FILE – Jewish New Yorkers protest antisemitism within the wake of the Oct. 7, 2023 terrorist assaults.
Photograph by Dean Moses
Meeting Member Zohran Mamdani, a Democratic Socialist representing Astoria, received the June 2025 Democratic Major to change into the celebration’s nominee for mayor of New York Metropolis. He has emerged as some of the polarizing figures not solely in New York however nationally, particularly amongst Jews.
For a lot of Jewish New Yorkers, Mamdani poses an existential menace that isn’t rooted merely in coverage disagreement, however in what his rhetoric and alliances symbolize in a unstable second for Jewish identification, security and belonging in Democratic politics.
To say Mamdani is an outspoken critic of Israel — which he has repeatedly charged with “genocide” because the Hamas terrorist assault of Oct. 7, 2023 — is an understatement. Mamdani’s whole political worldview was formed by his obvious hatred for the Jewish state; the one piece of laws he solely authored throughout his time in Albany was the “Not on Our Dime” invoice, which was worded in such a manner that New York synagogues may very well be sued into slicing all ties with Israel.
Whereas this aim is shared by his extremist comrades within the New York chapter of the Democratic Socialists of America (DSA), it has struck a nerve with Jewish New Yorkers throughout the political spectrum as deeply alienating.
To many Jews, his continued fixation on Israel, coupled along with his delayed acknowledgement of the trauma from the Oct. 7 assaults, felt like an intentional omission, denying our ache and our proper to collective grief. It suggests Mamdani will not be a politician who will transcend simply saying he’s involved with our private security and safety, ought to the threats emerge from his fellow vacationers within the anti-Israel motion.
Mamdani’s management throughout the DSA, his refusal to help a two-state answer to the disaster within the Center East, and his outright rejection of Israel’s existence as a Jewish state have contributed to a hostile civic local weather for the Jewish group.
Bullying, harassment and intimidation of Jews at universities, in cultural areas, and even in authorities areas has pressured pro-Israel Jewish New Yorkers to really feel as if we’ve been marginalized. When Mamdani and his allies within the New York Metropolis Council body Zionism as colonialism, they implicitly forged a cornerstone of contemporary Jewish identification, and for almost all of Jews, as morally suspect.
Their try and drive a wedge between Jews by demarcating who’s welcome primarily based on their affiliation to the all-consuming anti-Israel trigger feels to many like a line has been crossed from reliable (although harsh) political critique into identity-based antagonism.
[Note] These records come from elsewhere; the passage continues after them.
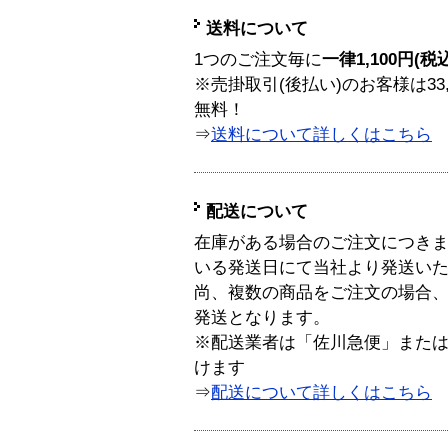
送料について
1つのご注文毎に
一律1,100円(税
※売掛取引(後払い)のお客様は33
無料！
⇒
送料について詳しくはこちら
配送について
在庫がある場合のご注文につき
いる発送日にて当社より発送い
尚、複数の商品をご注文の場合
発送となります。
※配送業者は「佐川急便」また
けます
⇒
配送について詳しくはこちら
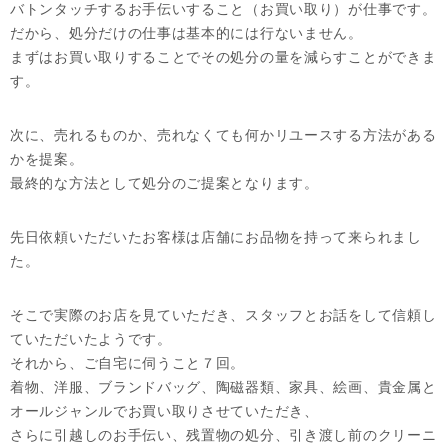
バトンタッチするお手伝いすること（お買い取り）が仕事です。
だから、処分だけの仕事は基本的には行ないません。
まずはお買い取りすることでその処分の量を減らすことができま
す。
次に、売れるものか、売れなくても何かリユースする方法がある
かを提案。
最終的な方法として処分のご提案となります。
先日依頼いただいたお客様は店舗にお品物を持って来られまし
た。
そこで実際のお店を見ていただき、スタッフとお話をして信頼し
ていただいたようです。
それから、ご自宅に伺うこと７回。
着物、洋服、ブランドバッグ、陶磁器類、家具、絵画、貴金属と
オールジャンルでお買い取りさせていただき、
さらに引越しのお手伝い、残置物の処分、引き渡し前のクリーニ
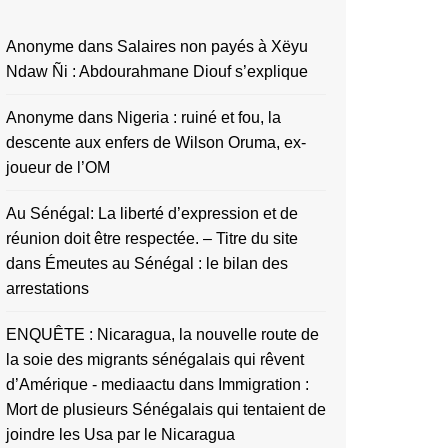
Anonyme
dans
Salaires non payés à Xëyu
Ndaw Ñi : Abdourahmane Diouf s’explique
Anonyme
dans
Nigeria : ruiné et fou, la
descente aux enfers de Wilson Oruma, ex-
joueur de l’OM
Au Sénégal: La liberté d’expression et de
réunion doit être respectée. – Titre du site
dans
Émeutes au Sénégal : le bilan des
arrestations
ENQUÊTE : Nicaragua, la nouvelle route de
la soie des migrants sénégalais qui rêvent
d’Amérique - mediaactu
dans
Immigration :
Mort de plusieurs Sénégalais qui tentaient de
joindre les Usa par le Nicaragua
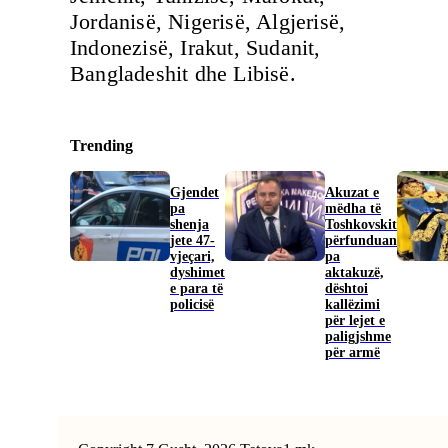
Jordanisë, Nigerisë, Algjerisë,
Indonezisë, Irakut, Sudanit,
Bangladeshit dhe Libisë.
Trending
Gjendet
Akuzat e
pa
mëdha të
shenja
Toshkovskit
jete 47-
përfunduan
vjeçari,
pa
dyshimet
aktakuzë,
e para të
dështoi
policisë
kallëzimi
për lejet e
paligjshme
për armë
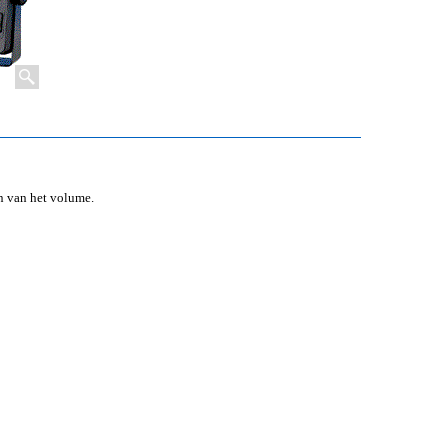
n van het volume.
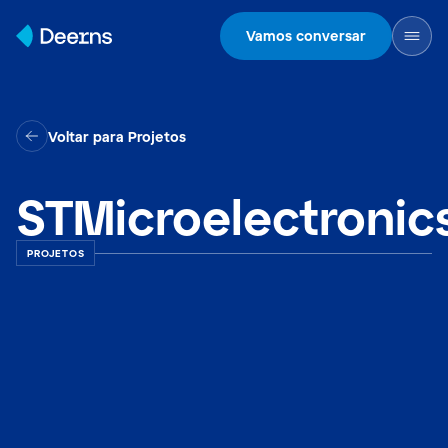
Skip to content
Vamos conversar
Voltar para Projetos
STMicroelectronic
PROJETOS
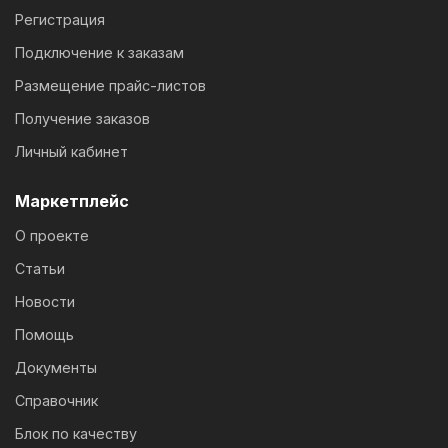
Регистрация
Подключение к заказам
Размещение прайс-листов
Получение заказов
Личный кабинет
Маркетплейс
О проекте
Статьи
Новости
Помощь
Документы
Справочник
Блок по качеству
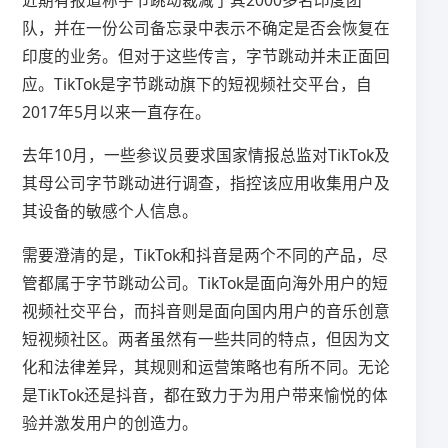
队，并在一份公司备忘录中表示不确定是否会恢复在
印度的业务。但对于这些传言，字节跳动并未正面回
应。TikTok是字节跳动旗下的短视频社交平台，自
2017年5月以来一直存在。
去年10月，一些参议员要求国家情报总监对TikTok及
其母公司字节跳动进行调查，指控该应用收集用户及
其设备的敏感个人信息。
需要澄清的是，TikTok和抖音是两个不同的产品，尽
管都属于字节跳动公司。TikTok是面向海外用户的短
视频社交平台，而抖音则是面向国内用户的音乐创意
短视频社区。两者虽然有一些共同的特点，但因为文
化和法律差异，其规则和运营策略也有所不同。无论
是TikTok还是抖音，都在致力于为用户带来愉悦的体
验并激发用户的创造力。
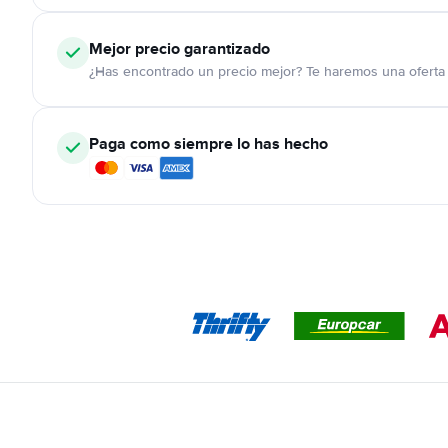
Mejor precio garantizado
¿Has encontrado un precio mejor? Te haremos una oferta 
Paga como siempre lo has hecho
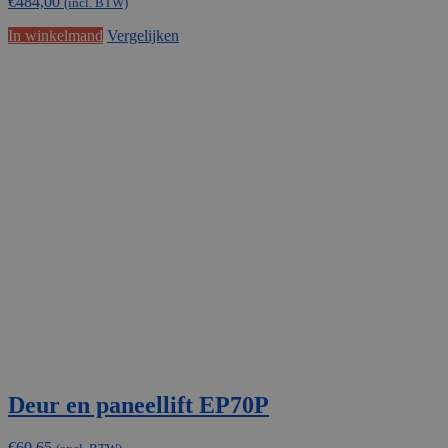
€
484,00
(incl. BTW)
In winkelmand
Vergelijken
Deur en paneellift EP70P
€
60,65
Mamdani’s defenders argue he’s standing up for human rights, not focusing on Jews. However in a metropolis the place antisemitism has surged, intent issues lower than impact.
His continued insistence, alongside along with his allies, that one way or the other Jews are the perpetrators and never the victims of genocide, and that anybody who doesn’t maintain the identical view is “complicit,” are amplified by way of social media and motion areas, and echo different international narratives that foment Jew hatred. Phrases do have real-world penalties, because the firebombing in Boulder, the capturing at Washington, D.C.’s Jewish museum, and the assaults on Jewish New Yorkers holding the doubtful honor of being the targets of the plurality of all hate crimes within the metropolis, plainly present.
In the end, it’s that Zohran Mamdani represents a motion more and more comfy with excluding Jews who won’t disavow Israel. For New York’s Jews, Mamdani and the DSA’s rise seems like a betrayal of the promise of belonging from town we love.
Sara Forman is the chief director of the New York Solidarity Community (NYSN), a membership group dedicated to empowering New York’s Jewish group in state and native politics, and treasurer of Solidarity PAC.